Hello,

I have the following situation. There is a foundation lying on a two layers soil. The Young’s moduli, E_1 and E_2, of the two soil layers are my random variables. The quantity of interest is the maximal settlement U_Y of the foundation under a given load F. Now say that in the deterministic case using mean values of E_1 and E_2 I calculate (with FE software) a settlement of 1 cm. But at the building site I observe a settlement of 1.5 cm. So I perform a bayesian inversion (I first build a PCE on the FE software, very small LOO error) in order to update my probabilistic input.
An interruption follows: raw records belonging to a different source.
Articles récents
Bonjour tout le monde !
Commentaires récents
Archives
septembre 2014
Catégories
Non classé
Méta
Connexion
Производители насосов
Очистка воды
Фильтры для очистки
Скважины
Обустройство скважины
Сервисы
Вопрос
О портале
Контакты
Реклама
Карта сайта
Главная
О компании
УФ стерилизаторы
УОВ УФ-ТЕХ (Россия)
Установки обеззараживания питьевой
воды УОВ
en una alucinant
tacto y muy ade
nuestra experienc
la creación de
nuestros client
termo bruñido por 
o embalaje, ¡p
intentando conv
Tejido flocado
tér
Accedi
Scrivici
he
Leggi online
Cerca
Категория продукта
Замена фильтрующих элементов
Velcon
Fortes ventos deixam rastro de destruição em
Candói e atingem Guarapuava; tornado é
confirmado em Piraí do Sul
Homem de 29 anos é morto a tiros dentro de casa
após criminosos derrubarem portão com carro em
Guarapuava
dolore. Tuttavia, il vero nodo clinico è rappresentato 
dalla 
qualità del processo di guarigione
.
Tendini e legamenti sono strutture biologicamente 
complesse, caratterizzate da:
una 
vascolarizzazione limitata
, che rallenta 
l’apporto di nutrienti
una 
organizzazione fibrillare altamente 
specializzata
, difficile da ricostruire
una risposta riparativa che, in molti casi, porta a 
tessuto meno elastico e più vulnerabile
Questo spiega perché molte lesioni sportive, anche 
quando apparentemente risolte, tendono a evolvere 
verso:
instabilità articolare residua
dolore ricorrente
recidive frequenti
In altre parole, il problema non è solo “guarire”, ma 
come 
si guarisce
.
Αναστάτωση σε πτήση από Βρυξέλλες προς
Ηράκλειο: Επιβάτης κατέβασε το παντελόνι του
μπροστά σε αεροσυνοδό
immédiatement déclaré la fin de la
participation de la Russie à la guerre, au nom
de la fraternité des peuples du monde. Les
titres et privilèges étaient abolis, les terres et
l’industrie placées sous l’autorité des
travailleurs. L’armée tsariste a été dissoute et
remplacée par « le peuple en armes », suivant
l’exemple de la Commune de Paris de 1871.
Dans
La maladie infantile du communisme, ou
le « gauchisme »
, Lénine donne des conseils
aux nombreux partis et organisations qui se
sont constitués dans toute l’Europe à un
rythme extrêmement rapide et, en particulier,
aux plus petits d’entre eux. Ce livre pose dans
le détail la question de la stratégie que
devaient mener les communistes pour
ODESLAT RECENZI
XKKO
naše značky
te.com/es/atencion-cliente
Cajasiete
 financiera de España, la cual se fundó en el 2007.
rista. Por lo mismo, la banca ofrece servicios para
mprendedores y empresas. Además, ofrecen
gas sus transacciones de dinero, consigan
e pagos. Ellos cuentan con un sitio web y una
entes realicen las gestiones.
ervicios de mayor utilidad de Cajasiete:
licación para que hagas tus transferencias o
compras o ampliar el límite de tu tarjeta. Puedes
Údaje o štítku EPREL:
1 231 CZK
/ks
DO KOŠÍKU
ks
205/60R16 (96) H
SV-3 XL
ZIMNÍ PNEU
As a result of the bayesian inversion I get the posterior marginals and the correlation matrix. Since the output U_Y is a function of all inputs that feed my FE software/PCE, U_Y \approx f(E_1,E_2), it is logic that my varibles are correlated in order to “match” the observation of 1.5 cm.

What I don’t understand is if for a forward reliability analysis I should use as probabilistic input the uncorrelated posterior marginals or the correlated posterior marginals as explained in Looking for documentation/example of using UQLab results of Bayesian inference for forward UQ or further Bayesian inference. The point is, in reality E_1 and E_2 have no correlation. There is no physical reason to have a correlation between them.

Thank you in advance for your reply!